WHAT TO WORK ON = Match on the string "Sözleşmesi" in the entries below and return every matching line.

Page-level text extractions:
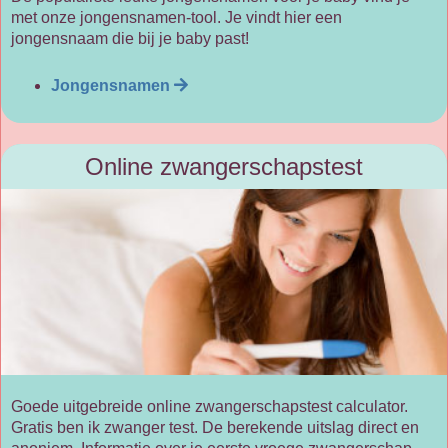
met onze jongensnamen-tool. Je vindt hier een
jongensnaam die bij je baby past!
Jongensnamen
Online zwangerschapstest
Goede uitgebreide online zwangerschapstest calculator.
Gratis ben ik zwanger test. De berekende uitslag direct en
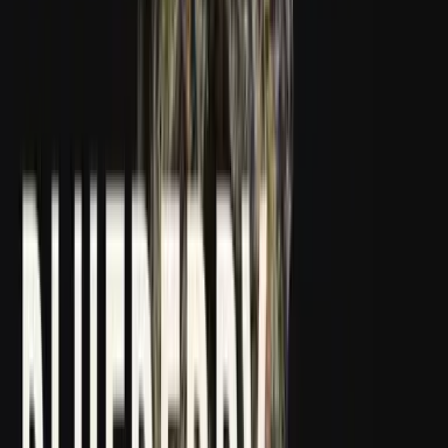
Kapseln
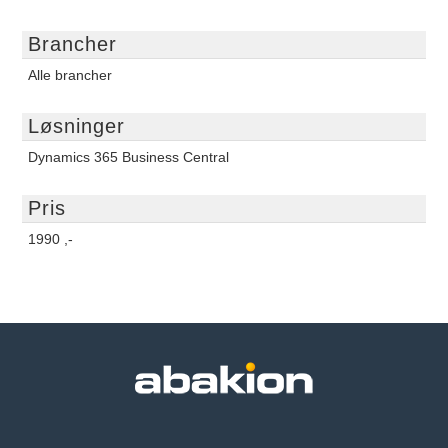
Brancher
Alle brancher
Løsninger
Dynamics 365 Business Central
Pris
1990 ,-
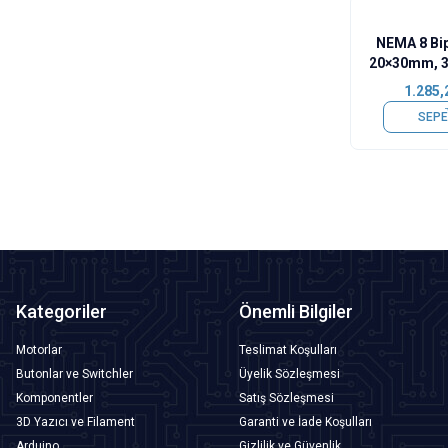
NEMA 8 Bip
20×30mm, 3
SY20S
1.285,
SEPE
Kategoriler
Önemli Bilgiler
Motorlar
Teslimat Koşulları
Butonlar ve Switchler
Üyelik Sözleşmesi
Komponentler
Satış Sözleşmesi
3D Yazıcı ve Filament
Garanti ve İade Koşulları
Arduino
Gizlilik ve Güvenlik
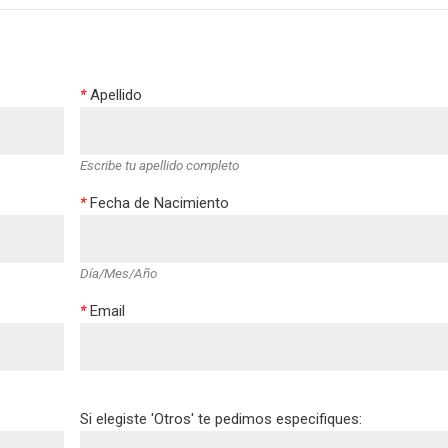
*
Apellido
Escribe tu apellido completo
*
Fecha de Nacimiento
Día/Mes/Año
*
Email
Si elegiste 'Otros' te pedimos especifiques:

RESPONSE TO THE EXERCISE =
Üyelik Sözleşmesi
Satış Sözleşmesi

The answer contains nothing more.